The Green Bay Packers have reached an injury settlement with Cletidus Hunt, agreeing to pay their former defensive tackle his full base salary of $1.25 million for 2005, after he underwent surgery last week for a torn rotator cuff sustained during training camp.
Hunt, 29, was released by the Packers in the final cutdown to the regular-season roster after six years with the franchise. Two days later, he failed a physical examination during a visit with the Cincinnati Bengals, who cited his shoulder problems.
ESPN.com reported on Sept. 9 in a "Tip Sheet" column that Hunt probably would file an injury grievance against the Packers because of the rotator cuff problems. The settlement culminated discussions between Packers officials and Hunt's agent, Jimmy Sexton.

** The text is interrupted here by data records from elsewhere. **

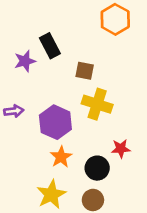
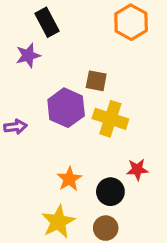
black rectangle: (50, 46) -> (47, 22), moved
purple star: (25, 61) -> (28, 55), moved
purple hexagon: (55, 122) -> (66, 108), moved

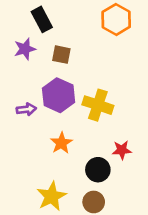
brown square: (96, 81) -> (61, 55), moved
purple arrow: (15, 127) -> (26, 109), moved
orange star: (69, 179) -> (61, 143), moved

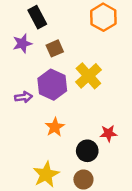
brown square: (61, 55) -> (55, 48), turned -35
yellow cross: (98, 105) -> (88, 76), moved, turned 30

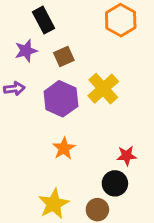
purple arrow: (24, 97) -> (14, 89), moved
black circle: (87, 151) -> (115, 183), moved

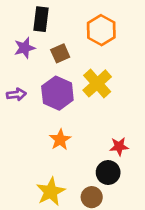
black rectangle: (43, 20) -> (41, 19), turned 35
orange hexagon: (121, 20) -> (101, 30), moved
purple arrow: (14, 89) -> (16, 94), moved

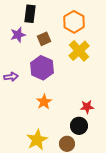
yellow cross: (97, 83) -> (79, 51), moved
purple arrow: (16, 94) -> (11, 77), moved

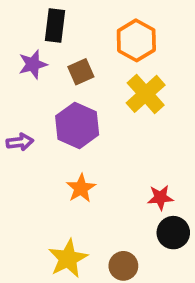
black circle: (79, 126) -> (173, 233), moved

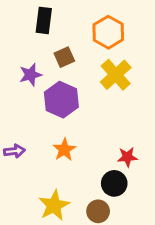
purple star: (33, 64) -> (31, 75), moved
purple arrow: (20, 142) -> (14, 151), moved
black circle: (173, 233) -> (114, 183), moved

The settlement means that the Packers must now count Hunt's $1.25 million base salary against this year's salary cap. Coupled with prorated signing bonus charges, that gives Hunt a cap charge of $3.2 million for this season. He will also count $3.6 million in so-called "dead money" against the team's 2006 salary cap.

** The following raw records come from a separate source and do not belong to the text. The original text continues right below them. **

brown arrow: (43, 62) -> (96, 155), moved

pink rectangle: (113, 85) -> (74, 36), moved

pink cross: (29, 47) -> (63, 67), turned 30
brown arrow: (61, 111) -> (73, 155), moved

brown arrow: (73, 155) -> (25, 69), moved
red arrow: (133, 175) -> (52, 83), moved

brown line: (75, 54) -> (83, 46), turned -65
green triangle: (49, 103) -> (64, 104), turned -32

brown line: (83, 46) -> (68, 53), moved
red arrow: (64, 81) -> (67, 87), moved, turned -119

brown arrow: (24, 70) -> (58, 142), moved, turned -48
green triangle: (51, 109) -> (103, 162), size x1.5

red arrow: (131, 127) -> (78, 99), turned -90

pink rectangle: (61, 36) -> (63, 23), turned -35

The rotator cuff injury occurred Aug. 4 in a combined practice with the Buffalo Bills in Green Bay and sidelined Hunt for three weeks. The six-year veteran also suffered from tendinitis in both knees. Even after his release, Hunt was in demand by other teams, but when the Bengals failed him on their physical exam, it became obvious that he could not play this season.

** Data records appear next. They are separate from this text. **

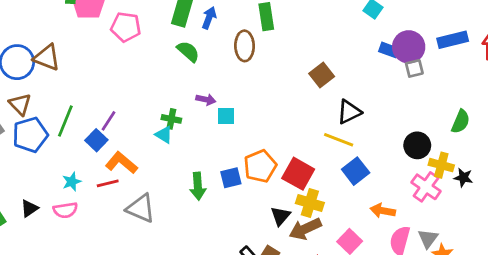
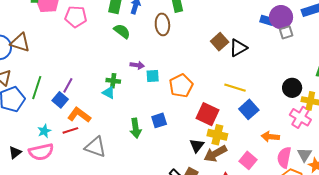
black triangle: (349, 112) -> (238, 48), moved
orange pentagon: (260, 166) -> (181, 86), moved
pink semicircle: (65, 210) -> (41, 152), size x1.4

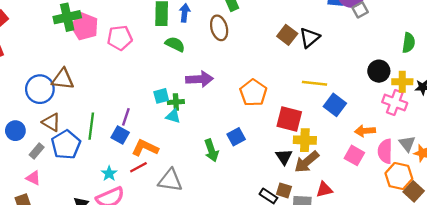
purple arrow: (137, 65) -> (199, 79), size x1.6
cyan square: (153, 76) -> (161, 96), moved
pink square: (248, 160) -> (354, 155), moved

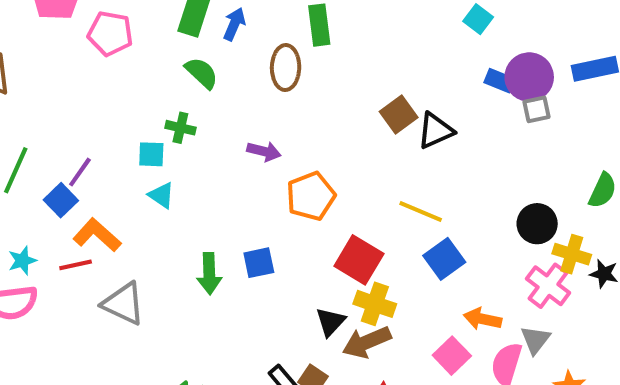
purple arrow: (199, 79) -> (264, 151), moved, size x0.7
green cross: (176, 102) -> (180, 128), moved
gray triangle: (407, 144) -> (535, 340), moved

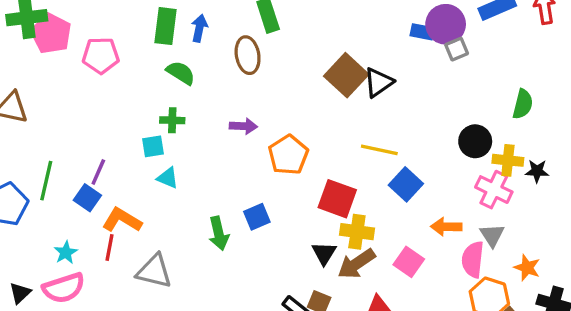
brown square: (399, 115) -> (346, 75), size x1.4
red line: (76, 265) -> (109, 248), turned -56
pink square: (452, 356) -> (409, 262), moved

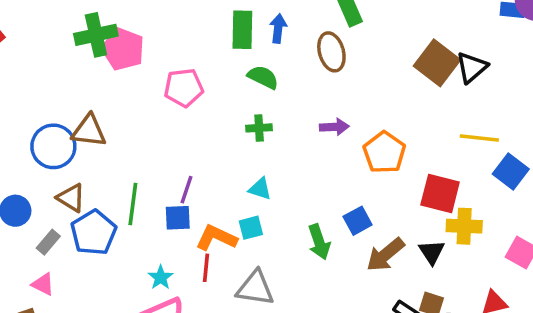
pink pentagon: (101, 55) -> (184, 88), moved
cyan square: (153, 146) -> (251, 228), moved
blue square: (87, 198) -> (178, 218), turned -32
brown arrow: (356, 264) -> (385, 255), moved

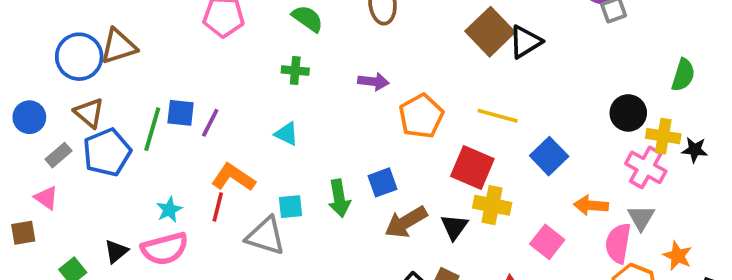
brown triangle: (89, 131) -> (119, 46), turned -33
yellow line: (479, 138) -> (498, 116), moved
blue square: (178, 218) -> (181, 113), moved
cyan square: (251, 228) -> (291, 207), moved

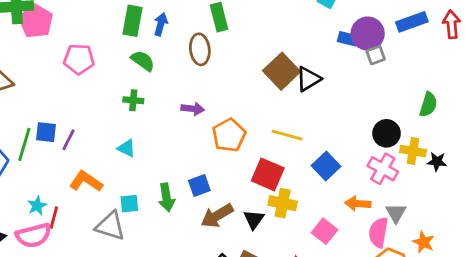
pink cross: (646, 167) -> (383, 169), moved
red line: (218, 207) -> (54, 217), moved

Hunt has begun rehabilitation and plans to return to the NFL in 2006.
Sexton said the Packers were unaware of the extent of the injury because symptoms did not fully indicate a torn rotator cuff. Extensive tests that could have revealed the tear would have sidelined Hunt for two weeks.
Cutting ties to Hunt was an expensive move for the Packers organization even before it reached the injury settlement. In March 2003, Green Bay signed Hunt to a six-year, $25.3 million contract that included a $6 million signing bonus. The former Kentucky State standout, a third-round choice in the 1999 draft who showed flashes of dominance, suffered from a lack of consistency and a questionable work ethic. Hunt was often absent from the team's offseason program and this spring forfeited a $250,000 workout bonus because he failed to meet attendance levels in his contract.
In 85 games, Hunt posted 176 tackles and 17 sacks.